Hundreds from the MSU and East Lansing community gathered Tuesday to protest the ban and the wall
Because this is what Spartans are all about
On Tuesday, January 31, hundreds of students stood in blustering winds and snow to show their support for those being affected by the decisions of Donald Trump. The event was created within hours of the executive order being in place, as the Muslim Student’s Association watched the stories of detainees grow.
“We felt it was on us to bring light to [the issues with the ban],” Batoul Sadek, a member of the Muslim Student’s Association said. “To let other community members who don’t necessarily understand what the ban is, or who are unaware entirely what’s happening understand the issues we’re facing.”
Many of the students and East Lansing community members that came to the event weren’t directly effected by the ban or potential construction of a wall, but were concerned for their friends because of this discrimination.
“The ban is inappropriate,” Nancy Sethi, an MBA student at MSU said. “No human is illegal; everybody should be allowed to come into the US.”

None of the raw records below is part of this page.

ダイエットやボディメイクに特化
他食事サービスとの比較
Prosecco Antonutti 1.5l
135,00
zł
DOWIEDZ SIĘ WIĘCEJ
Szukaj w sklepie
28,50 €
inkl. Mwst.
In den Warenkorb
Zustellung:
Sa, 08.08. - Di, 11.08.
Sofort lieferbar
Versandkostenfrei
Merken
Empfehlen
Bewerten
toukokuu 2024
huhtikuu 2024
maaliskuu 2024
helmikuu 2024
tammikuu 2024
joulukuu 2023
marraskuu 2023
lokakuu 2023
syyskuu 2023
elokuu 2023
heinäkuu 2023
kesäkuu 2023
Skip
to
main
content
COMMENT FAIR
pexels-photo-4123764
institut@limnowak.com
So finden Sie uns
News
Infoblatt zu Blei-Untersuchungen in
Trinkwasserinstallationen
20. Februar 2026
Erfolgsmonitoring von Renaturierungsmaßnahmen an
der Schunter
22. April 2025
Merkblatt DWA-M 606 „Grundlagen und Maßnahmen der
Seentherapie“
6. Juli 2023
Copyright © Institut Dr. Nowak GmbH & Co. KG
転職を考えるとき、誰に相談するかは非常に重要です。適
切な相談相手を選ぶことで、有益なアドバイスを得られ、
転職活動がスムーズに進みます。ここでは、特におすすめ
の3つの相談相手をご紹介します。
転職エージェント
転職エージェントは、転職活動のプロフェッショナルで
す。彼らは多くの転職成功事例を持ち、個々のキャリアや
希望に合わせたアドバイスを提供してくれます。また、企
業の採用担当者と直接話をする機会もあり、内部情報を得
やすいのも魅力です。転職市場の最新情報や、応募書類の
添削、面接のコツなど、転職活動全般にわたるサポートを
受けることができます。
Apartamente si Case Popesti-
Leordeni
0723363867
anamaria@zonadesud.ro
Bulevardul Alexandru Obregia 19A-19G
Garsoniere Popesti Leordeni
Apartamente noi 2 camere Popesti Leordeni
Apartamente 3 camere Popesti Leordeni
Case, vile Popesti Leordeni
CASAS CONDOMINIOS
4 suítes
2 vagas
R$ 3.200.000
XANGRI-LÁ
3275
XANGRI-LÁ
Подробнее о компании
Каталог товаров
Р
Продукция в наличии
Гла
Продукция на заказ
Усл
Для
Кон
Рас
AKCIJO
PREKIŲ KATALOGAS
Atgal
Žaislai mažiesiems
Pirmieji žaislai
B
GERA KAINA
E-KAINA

The Muslim Society had a variety of speakers, from a variety of nationalities, race, and religions speak about how they were being affected by the ban. An advocate of the Native American tribes in Michigan encouraged attendees, through a poem, to stand up for one another, because they’ll be the people who can help when it’s your time of need.
The president of the Muslim Student’s Association, Ibrahim Abdoulahi, brought to light the global issues that come along with this ban. He noted how the protesters were standing outside freezing, but at least they could go home and get warm; in Syria people were freezing to death. He spoke about how difficult and expensive getting visas already was. He also told the story of his uncle who recently died in a bombing in Yemen, all because he couldn’t get into the United States.
Overall, they spoke about unity. About how protesters “can’t just stand with signs” anymore, they have to follow through with a call to action. That call to action is calling and emailing officials, like Bill Schuette and others, who are supporting the ban.
The protest ended on a positive note when it was announced that Lansing is on its way to becoming a sanctuary city.